So, as we face the possibility that Trump and Israeli Prime Minister Netanyahu may look to military actions to wag the dog and keep investigations at bay, we have to hope they don’t light the fuse that sets the world on fire. But following Monty Python’s advice to Always Look On The Bright Side Of Life, we have gin, so in these Burning Times then, have a Burning Times cocktail.

Via Kindred Cocktail, the Burning Times cocktail is:

2 oz Plymouth Gin

.75 oz Strega

.25 oz Fernet Branca

2 dashes Dr. Adam’s Bokers Bitters

lemon twist

Stir, strain, garnish

Cheers!

Buddy System

Pal

National Friendship Day isn’t until August, but this week gave us a much deeper look into the circle of Trump besties. The one that made the biggest news, of course, was finding out that Trump lawyer Michael Cohen also has Trump TV host Sean Hannity as a client.

It was known that Cohen “represented” not only Trump but also his fellow RNC fundraiser Elliott Broidy, and apparently performed similar services. Not entirely clear was what Cohen did for Hannity, but Hannity’s regular defense of Cohen and Trump was much more obvious than their relationship.

Actually, it seems other regular guests on Hannity’s show, also Trump connected lawyers, were doing work for Hannity as well.

Trump, we’ve learned, has a history of not treating his fixer Cohen very well. Now Trump may need him more than ever after the FBI obtained Cohen’s files in a raid, and the possibility Cohen will flip has Trump concerned.

Beyond the issue of who Trump’s personal attorney has been palling around with we saw more evidence of the Trump-Putin relationship on Sunday. Soon after Nikki Haley announced new sanctions on Russia over Syria, Trump called his BFF to tell him not to worry. Then Trump canceled the planned sanctions.

I’m looking forward to the book when this is all over so we can get a clear picture of how all these people are connected and who has what on whom. In the meantime, have an Old Pal cocktail.

From Robert Simonson’s 3 Ingredient Cocktails the Old Pal is:

1 oz rye

1 oz dry vermouth

1 oz Campari

Orange Twist (other recipes call for lemon twist, which I did since I was out of oranges)

Stir over ice, strain into a chilled cocktail glass.

Cheers!

Unrepresentative Democracy

Metropolitan

The 2020 U.S. Census was in the news last week, raising the specter of Republican election rigging at a foundational level.

Former Attorney General Eric Holder summed it up well in an email to his anti-gerrymandering group, the NRDC:

“First: Trump’s pick to run the Census, Thomas Brunell, withdrew his nomination after it came out he is an inexperienced partisan who has defended racially gerrymandered districts and voter suppression. He even wrote a book called ‘Redistricting and Representation: Why Competitive Elections are Bad for America.’
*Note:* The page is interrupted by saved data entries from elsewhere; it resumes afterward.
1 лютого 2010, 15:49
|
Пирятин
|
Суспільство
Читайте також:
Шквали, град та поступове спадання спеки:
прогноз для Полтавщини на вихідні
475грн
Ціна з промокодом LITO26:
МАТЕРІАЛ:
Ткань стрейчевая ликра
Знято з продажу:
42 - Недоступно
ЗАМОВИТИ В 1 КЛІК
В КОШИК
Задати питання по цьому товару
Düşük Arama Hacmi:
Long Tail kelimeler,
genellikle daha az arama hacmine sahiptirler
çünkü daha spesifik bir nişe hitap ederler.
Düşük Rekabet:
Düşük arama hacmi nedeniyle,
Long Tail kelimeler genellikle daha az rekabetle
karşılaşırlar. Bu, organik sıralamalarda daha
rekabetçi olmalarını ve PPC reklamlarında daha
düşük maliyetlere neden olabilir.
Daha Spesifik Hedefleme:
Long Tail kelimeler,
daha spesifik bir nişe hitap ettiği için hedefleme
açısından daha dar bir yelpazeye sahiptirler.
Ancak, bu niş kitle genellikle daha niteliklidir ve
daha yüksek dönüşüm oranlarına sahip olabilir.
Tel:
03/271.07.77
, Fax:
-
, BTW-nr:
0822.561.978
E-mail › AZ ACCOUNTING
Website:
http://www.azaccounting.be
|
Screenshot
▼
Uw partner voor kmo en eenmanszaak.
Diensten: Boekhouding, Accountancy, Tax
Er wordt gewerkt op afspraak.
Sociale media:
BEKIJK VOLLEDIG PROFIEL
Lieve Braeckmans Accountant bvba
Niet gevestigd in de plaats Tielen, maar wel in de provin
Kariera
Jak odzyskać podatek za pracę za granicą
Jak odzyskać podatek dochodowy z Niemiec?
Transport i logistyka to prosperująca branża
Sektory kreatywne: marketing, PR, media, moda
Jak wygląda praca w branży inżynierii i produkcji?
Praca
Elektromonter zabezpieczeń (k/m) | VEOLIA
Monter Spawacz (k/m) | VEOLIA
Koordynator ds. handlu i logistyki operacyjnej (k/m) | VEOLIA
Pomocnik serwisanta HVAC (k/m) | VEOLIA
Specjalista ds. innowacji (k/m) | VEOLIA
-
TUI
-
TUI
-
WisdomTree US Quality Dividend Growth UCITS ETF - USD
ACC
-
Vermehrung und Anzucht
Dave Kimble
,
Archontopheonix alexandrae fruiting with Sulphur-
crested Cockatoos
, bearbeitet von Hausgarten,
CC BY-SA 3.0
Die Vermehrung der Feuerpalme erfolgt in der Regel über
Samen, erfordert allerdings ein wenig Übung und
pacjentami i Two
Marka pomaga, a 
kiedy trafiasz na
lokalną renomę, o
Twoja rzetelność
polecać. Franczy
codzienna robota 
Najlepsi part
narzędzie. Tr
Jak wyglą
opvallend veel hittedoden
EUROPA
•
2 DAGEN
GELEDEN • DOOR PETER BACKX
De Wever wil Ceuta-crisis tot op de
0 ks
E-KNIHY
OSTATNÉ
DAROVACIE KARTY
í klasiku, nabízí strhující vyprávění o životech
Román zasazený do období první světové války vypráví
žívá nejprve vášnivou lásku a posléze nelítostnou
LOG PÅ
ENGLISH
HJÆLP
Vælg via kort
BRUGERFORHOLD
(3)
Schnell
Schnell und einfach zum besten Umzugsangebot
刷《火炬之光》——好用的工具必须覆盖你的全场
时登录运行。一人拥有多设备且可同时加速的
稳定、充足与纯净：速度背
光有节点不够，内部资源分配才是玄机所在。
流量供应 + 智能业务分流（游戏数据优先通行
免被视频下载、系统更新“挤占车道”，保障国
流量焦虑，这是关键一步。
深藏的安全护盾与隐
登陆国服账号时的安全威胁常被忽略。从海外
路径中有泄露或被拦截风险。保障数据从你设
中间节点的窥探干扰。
“Second: Experts say the Census is woefully underfunded and short-staffed. The agency has had to cancel or narrow the scope of critical tests in the lead-up to the 2020 count.

“Third: Now the Trump administration is adding a controversial question about citizenship to the Census, which could result in the undercounting of many people, including immigrants.”

I have written about these issues of representation on several occasions, including here and here. The current issues with the Census, and the typical heavy hand of the Trump Administration coupled with its signature incompetence, is raising the profile of the problems to a much wider swath of Americans.

In fact, the history around why the number of members of the House of Representatives is based on the 1910 Census is covered in a terrific new piece by Ari Berman in Mother Jones. The article, “Hidden Figures: How Donald Trump Is Rigging the Census,” details efforts to sideline minority communities, especially immigrants.

 

Some former directors of the census worry Republicans could simply choose to disregard the 2020 count. There’s precedent for that, too.

 

Back in 1920, the census reported that for the first time, half the population lived in urban areas. Those results would have shifted 11 House seats to states with most of these new urban immigrants, who tended to vote Democratic. The Republican-controlled Congress recoiled. “It is not best for America that her councils be dominated by semicivilized foreign colonies in Boston, New York, and Chicago,” said Republican Rep. Edward Little of Kansas.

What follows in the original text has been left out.